------ ENTRIES PROVIDED

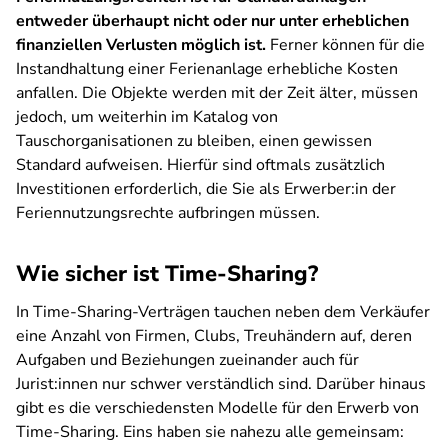
entweder überhaupt nicht oder nur unter erheblichen
finanziellen Verlusten möglich ist.
Ferner können für die
Instandhaltung einer Ferienanlage erhebliche Kosten
anfallen. Die Objekte werden mit der Zeit älter, müssen
jedoch, um weiterhin im Katalog von
Tauschorganisationen zu bleiben, einen gewissen
Standard aufweisen. Hierfür sind oftmals zusätzlich
Investitionen erforderlich, die Sie als Erwerber:in der
Feriennutzungsrechte aufbringen müssen.
Wie sicher ist Time-Sharing?
In Time-Sharing-Verträgen tauchen neben dem Verkäufer
eine Anzahl von Firmen, Clubs, Treuhändern auf, deren
Aufgaben und Beziehungen zueinander auch für
Jurist:innen nur schwer verständlich sind. Darüber hinaus
gibt es die verschiedensten Modelle für den Erwerb von
Time-Sharing. Eins haben sie nahezu alle gemeinsam:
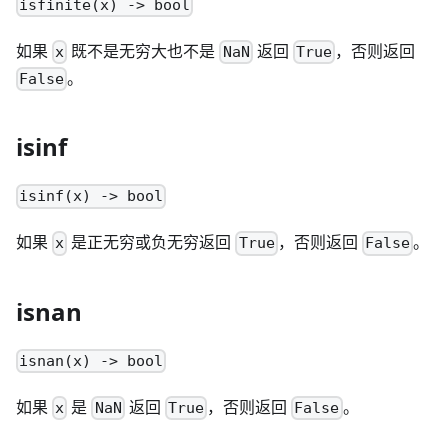
isfinite(x) -> bool
如果
既不是无穷大也不是
返回
，否则返回
x
NaN
True
。
False
isinf
isinf(x) -> bool
如果
是正无穷或负无穷返回
，否则返回
。
x
True
False
isnan
isnan(x) -> bool
如果
是
返回
，否则返回
。
x
NaN
True
False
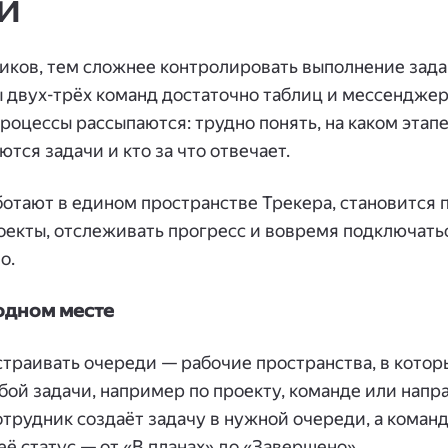
и
иков, тем сложнее контролировать выполнение задач
двух-трёх команд достаточно таблиц и мессенджеро
процессы рассыпаются: трудно понять, на каком этап
тся задачи и кто за что отвечает.
ботают в едином пространстве Трекера, становится
екты, отслеживать прогресс и вовремя подключаться
о.
 одном месте
страивать очереди — рабочие пространства, в кото
бой задачи, например по проекту, команде или напр
трудник создаёт задачу в нужной очереди, а команд
ё статус — от «В планах» до «Завершено».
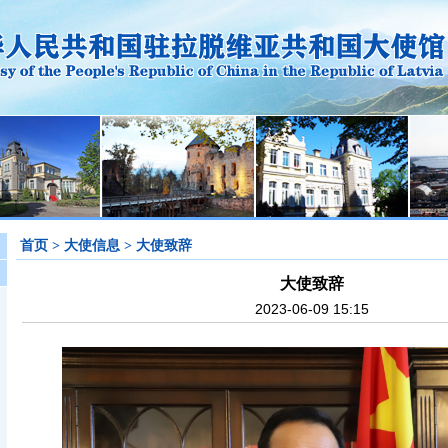
首页
>
大使信息
>
大使致辞
大使致辞
2023-06-09 15:15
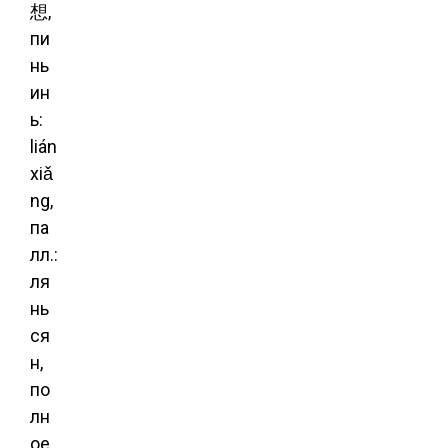
想,
пи
нь
ин
ь:
lián
xiǎ
ng,
па
лл.:
ля
нь
ся
н,
по
лн
ое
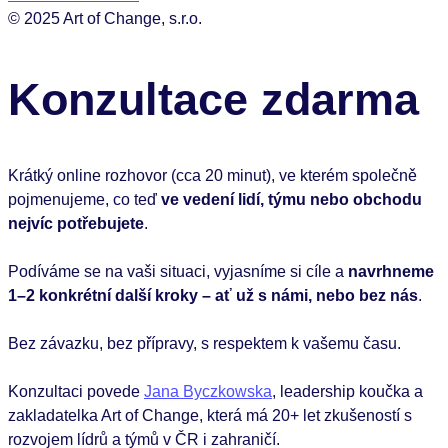
© 2025 Art of Change, s.r.o.
Konzultace zdarma
Krátký online rozhovor (cca 20 minut), ve kterém společně
pojmenujeme, co teď
ve vedení lidí, týmu nebo obchodu
nejvíc potřebujete
.
Podíváme se na vaši situaci, vyjasníme si cíle a
navrhneme
1–2 konkrétní další kroky – ať už s námi, nebo bez nás
.
Bez závazku, bez přípravy, s respektem k vašemu času.
Konzultaci povede
Jana Byczkowska
, leadership koučka a
zakladatelka Art of Change, která má 20+ let zkušeností s
rozvojem lídrů a týmů v ČR i zahraničí.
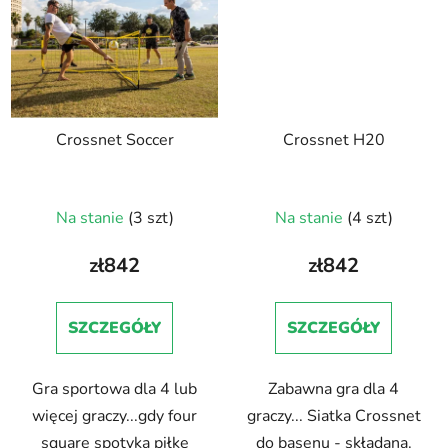
Crossnet Soccer
Crossnet H20
Na stanie
(3 szt)
Na stanie
(4 szt)
zł842
zł842
SZCZEGÓŁY
SZCZEGÓŁY
Gra sportowa dla 4 lub
Zabawna gra dla 4
więcej graczy...gdy four
graczy... Siatka Crossnet
square spotyka piłkę
do basenu - składana.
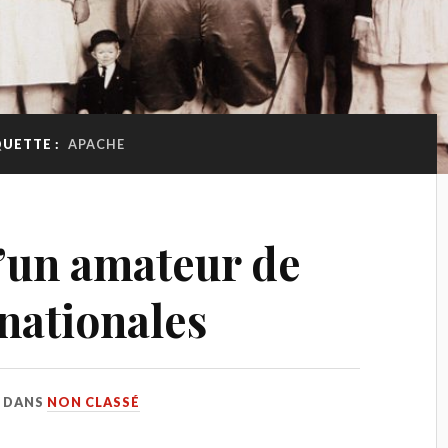
QUETTE :
APACHE
’un amateur de
 nationales
DANS
NON CLASSÉ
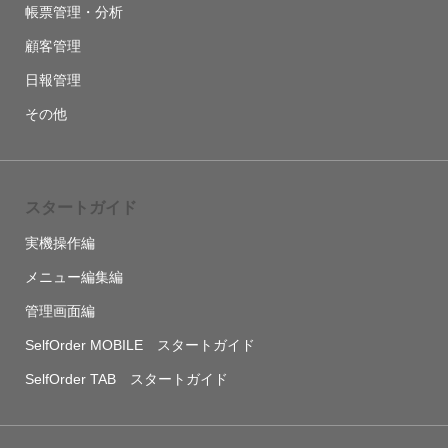
帳票管理・分析
顧客管理
日報管理
その他
スタートガイド
実機操作編
メニュー編集編
管理画面編
SelfOrder MOBILE スタートガイド
SelfOrder TAB スタートガイド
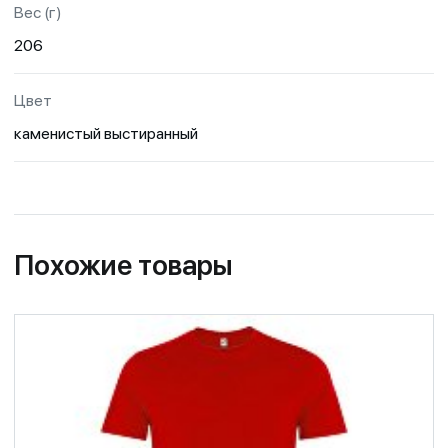
Вес (г)
206
Цвет
каменистый выстиранный
Похожие товары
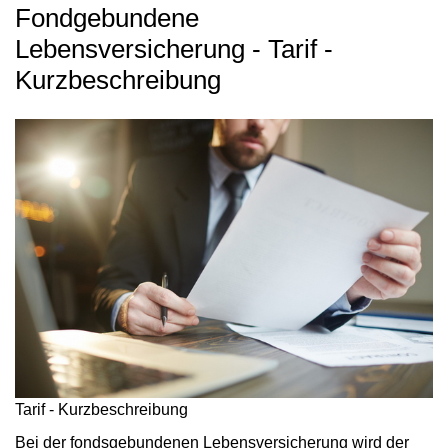
Fondgebundene
Lebensversicherung - Tarif -
Kurzbeschreibung
Tarif - Kurzbeschreibung
Bei der fondsgebundenen Lebensversicherung wird der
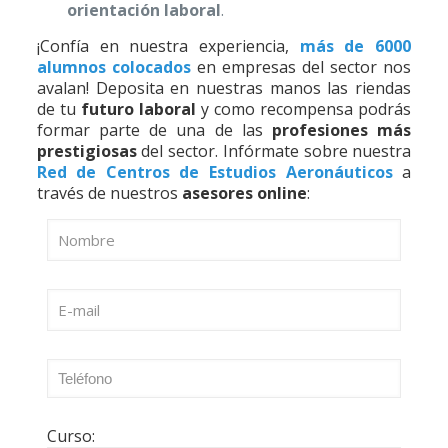
orientación laboral
.
¡Confía en nuestra experiencia,
más de 6000
alumnos colocados
en empresas del sector nos
avalan! Deposita en nuestras manos las riendas
de tu
futuro laboral
y como recompensa podrás
formar parte de una de las
profesiones más
prestigiosas
del sector. Infórmate sobre nuestra
Red de Centros de Estudios Aeronáuticos
a
través de nuestros
asesores online
:
Curso:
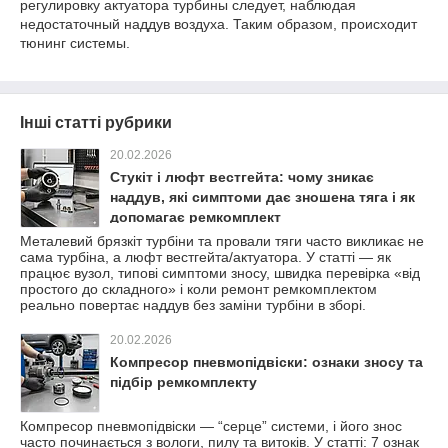
регулировку актуатора турбины следует, наблюдая
недостаточный наддув воздуха. Таким образом, происходит
тюнинг системы.
Інші статті рубрики
20.02.2026
Стукіт і люфт вестгейта: чому зникає
наддув, які симптоми дає зношена тяга і як
допомагає ремкомплект
Металевий брязкіт турбіни та провали тяги часто викликає не
сама турбіна, а люфт вестгейта/актуатора. У статті — як
працює вузол, типові симптоми зносу, швидка перевірка «від
простого до складного» і коли ремонт ремкомплектом
реально повертає наддув без заміни турбіни в зборі.
20.02.2026
Компресор пневмопідвіски: ознаки зносу та
підбір ремкомплекту
Компресор пневмопідвіски — “серце” системи, і його знос
часто починається з вологи, пилу та витоків. У статті: 7 ознак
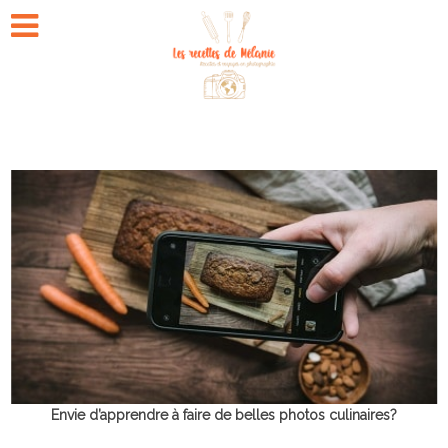
Envie d’apprendre à faire de belles photos culinaires?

------------

#### TASK INSTRUCTIONS:
Your reply should consist of one number: how many lines of the material above include the word "задачи".

#### RESPONSE BOX:
2